Un orologio d’oro nella natura

LA PROVINCIA
Gianfranco Colombo

Il lungo stop narrato in 48 opere

Le quarantotto opere di Velasco Vitali sono lì a scandire i giorni della fermata generale. Complice un giardino in pieno rigoglio primaverile, l’artista ha voluto fissare sulla tela i cambiamenti di quel piccolo pezzo di mondo che per due mesi è stato il suo universo. Lo ha fatto in compagnia di una comunità variegata fatta di artisti come lui, giornalisti, attori e scrittori che hanno condiviso, in videochiamate Instagram, momenti molto complicati grazie all’arte e, perché no, grazie anche a quella “chiacchiera” nobilitata dalla clausura e dalla limitazione dei contatti sociali.

“È un progetto nato il 20 marzo 2020 ­ puntualizza Velasco con precisione sviz­zera -­ tra due case divise dal­l’obbligo di quarantena: io e mia moglie Cristina da una parte e i nostri figli Rocco e Oliviero da un’altra. Un pro­getto pensato e raccontato per quarantotto giorni attraverso il mio profilo Instagram”.
Un percorso esistenziale ed artistico che ha anche un nome preciso, come ci dice lo stesso Velasco.
“Il progetto si chiamerà Goldwatch – spiega – un titolo preso a prestito da una famosa scena di Pulp Fiction. ‘L’orologio d’oro’ riassume i caratteri più evidenti di questa narrazione: lo schema quadrato del giardino, lo scorrere inesorabile delle ore, il cambio delle stagioni, il colore oro astratto e distaccato degli sfondi e il valore simbolico di un’eredità ricevuta e da donare. Del resto, questa è la storia per immagini di quei giorni di contagio e di reclusione, narrati e dipinti fra le mura di un giardino, quello adiacente al mio studio”.

Per dare ulteriore significato a queste opere e renderle ancora più significative, Velasco ha voluto che i suoi paesaggi avessero l’oro come sfondo. “Si tratta – chiarisce – di una citazione della dimensione di spazio innaturale, infinito e spirituale dei ‘fondo oro’ medievali. E’ il mio modo per riflettere sulla condizione che ci obbligherà a ripartire da zero”.

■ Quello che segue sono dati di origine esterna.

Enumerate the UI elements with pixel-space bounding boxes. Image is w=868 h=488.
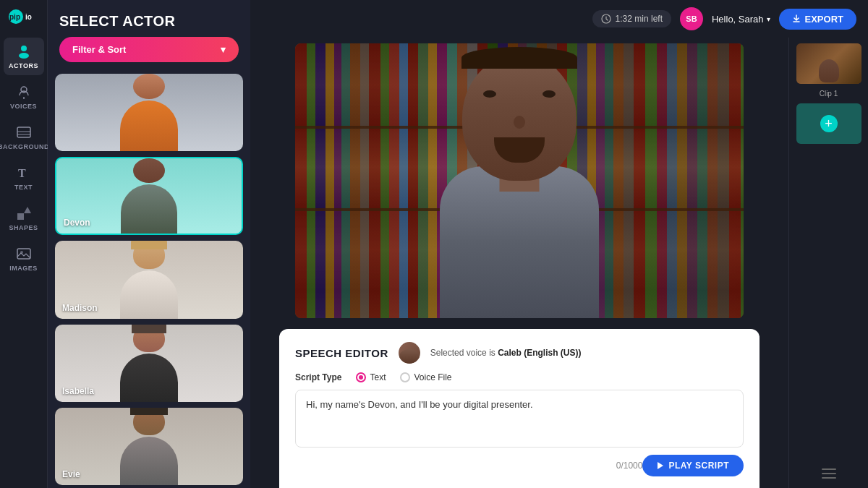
play-icon [657,461,664,470]
svg-rect-6 [17,127,30,137]
actor-name-madison: Madison [62,303,98,313]
svg-marker-11 [24,207,31,213]
sidebar: pip io ACTORS VOICES [0,0,48,488]
sidebar-text-label: TEXT [14,184,33,191]
export-icon [792,14,801,23]
actors-icon [16,43,32,59]
sidebar-shapes-label: SHAPES [9,224,38,231]
actor-name-devon: Devon [64,218,90,228]
radio-text-dot [356,372,366,382]
voice-avatar [399,342,420,364]
radio-text-option[interactable]: Text [356,372,386,382]
play-script-button[interactable]: PLAY SCRIPT [642,455,744,476]
app-logo: pip io [8,9,40,25]
sidebar-item-voices[interactable]: VOICES [4,78,44,116]
sidebar-images-label: IMAGES [9,265,38,272]
chevron-down-icon: ▾ [221,44,226,55]
actor-card-evie[interactable]: Evie [55,408,243,485]
svg-rect-16 [822,473,836,474]
svg-point-4 [19,53,29,59]
script-type-label: Script Type [295,372,341,382]
script-type-row: Script Type Text Voice File [295,372,744,382]
user-name-area[interactable]: Hello, Sarah ▾ [712,14,770,25]
sidebar-item-images[interactable]: IMAGES [4,240,44,278]
text-icon: T [16,165,32,181]
svg-text:T: T [18,167,26,179]
user-greeting: Hello, Sarah [712,14,764,25]
voice-info: Selected voice is Caleb (English (US)) [430,348,582,358]
time-left: 1:32 min left [616,14,663,24]
hamburger-icon[interactable] [822,467,836,482]
speech-editor-title: SPEECH EDITOR [295,347,388,359]
main-center: 1:32 min left SB Hello, Sarah ▾ EXPORT [250,0,868,488]
svg-rect-17 [822,477,836,479]
filter-sort-label: Filter & Sort [72,44,126,55]
actor-name-isabella: Isabella [62,386,94,396]
export-button[interactable]: EXPORT [779,9,856,30]
background-icon [16,124,32,140]
user-initials: SB [686,14,697,23]
add-clip-button[interactable]: + [796,103,861,144]
plus-icon: + [820,115,838,132]
sidebar-item-text[interactable]: T TEXT [4,159,44,197]
script-textarea[interactable]: Hi, my name's Devon, and I'll be your di… [295,390,744,448]
actor-card-1[interactable] [55,74,243,151]
shapes-icon [16,205,32,221]
voices-icon [16,84,32,100]
user-avatar: SB [680,7,703,30]
export-label: EXPORT [805,14,843,25]
svg-text:io: io [25,13,32,21]
voice-label: Selected voice is [430,348,495,358]
sidebar-background-label: BACKGROUND [0,143,49,150]
actor-grid: Devon Madison [48,71,250,488]
video-placeholder [295,43,744,318]
svg-point-3 [21,46,27,51]
actor-card-1-bg [55,74,243,151]
radio-voice-option[interactable]: Voice File [400,372,451,382]
svg-rect-10 [17,213,24,220]
topbar: 1:32 min left SB Hello, Sarah ▾ EXPORT [250,0,868,38]
timer-icon [601,14,611,24]
video-area [250,38,788,329]
actor-name-evie: Evie [62,469,80,479]
sidebar-actors-label: ACTORS [9,62,38,69]
actor-card-isabella[interactable]: Isabella [55,325,243,402]
sidebar-item-shapes[interactable]: SHAPES [4,200,44,237]
filter-sort-button[interactable]: Filter & Sort ▾ [59,37,239,62]
svg-text:pip: pip [9,13,20,21]
radio-text-label: Text [370,372,386,382]
clip-label-1: Clip 1 [820,90,838,98]
speech-editor: SPEECH EDITOR Selected voice is Caleb (E… [279,329,760,488]
time-badge: 1:32 min left [592,10,671,27]
page-title: SELECT ACTOR [59,13,239,30]
video-frame [295,43,744,318]
radio-voice-label: Voice File [414,372,451,382]
sidebar-item-background[interactable]: BACKGROUND [4,119,44,156]
right-panel: Clip 1 + [788,38,868,488]
char-count: 0/1000 [295,461,642,471]
actor-card-evie-bg [55,408,243,485]
actor-card-madison[interactable]: Madison [55,241,243,318]
actor-panel-header: SELECT ACTOR Filter & Sort ▾ [48,0,250,71]
sidebar-voices-label: VOICES [10,103,37,110]
user-chevron-icon: ▾ [767,15,770,23]
clip-thumbnail-1[interactable] [796,43,861,84]
speech-editor-header: SPEECH EDITOR Selected voice is Caleb (E… [295,342,744,364]
sidebar-item-actors[interactable]: ACTORS [4,38,44,75]
svg-rect-15 [822,468,836,470]
voice-name: Caleb (English (US)) [498,348,581,358]
actor-card-devon[interactable]: Devon [55,157,243,235]
images-icon [16,246,32,262]
speech-editor-footer: 0/1000 PLAY SCRIPT [295,455,744,476]
actor-panel: SELECT ACTOR Filter & Sort ▾ De [48,0,250,488]
svg-rect-12 [17,249,30,259]
play-script-label: PLAY SCRIPT [668,461,729,471]
radio-voice-dot [400,372,410,382]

Uno dei tanti aspetti che hanno caratterizzato il lavoro di Velasco in questi giorni è stato il ritorno alla pittura “nuda e cruda”.
“In questi due mesi sono tornato a dipingere come un tempo – rivela – mi sono divertito ed ho riscoperto il piacere di disegnare. Mi ha ricordato quella specie di scommessa con mio padre quando mi diceva che per dipingere non c’era bisogno dell’Accademia, bastava prendere i colori e via”.
“A quei tempi, ero giovanissimo – ricorda – prendevo la cassetta dei colori ed andavo per i boschi a pitturare, proprio mentre la critica sembrava aver decretato la morte della pittura classica. Detto questo, ho anche scoperto un’altra cosa: l’arte si può fare anche in casa, come è successo a me in questi due mesi di clausura”.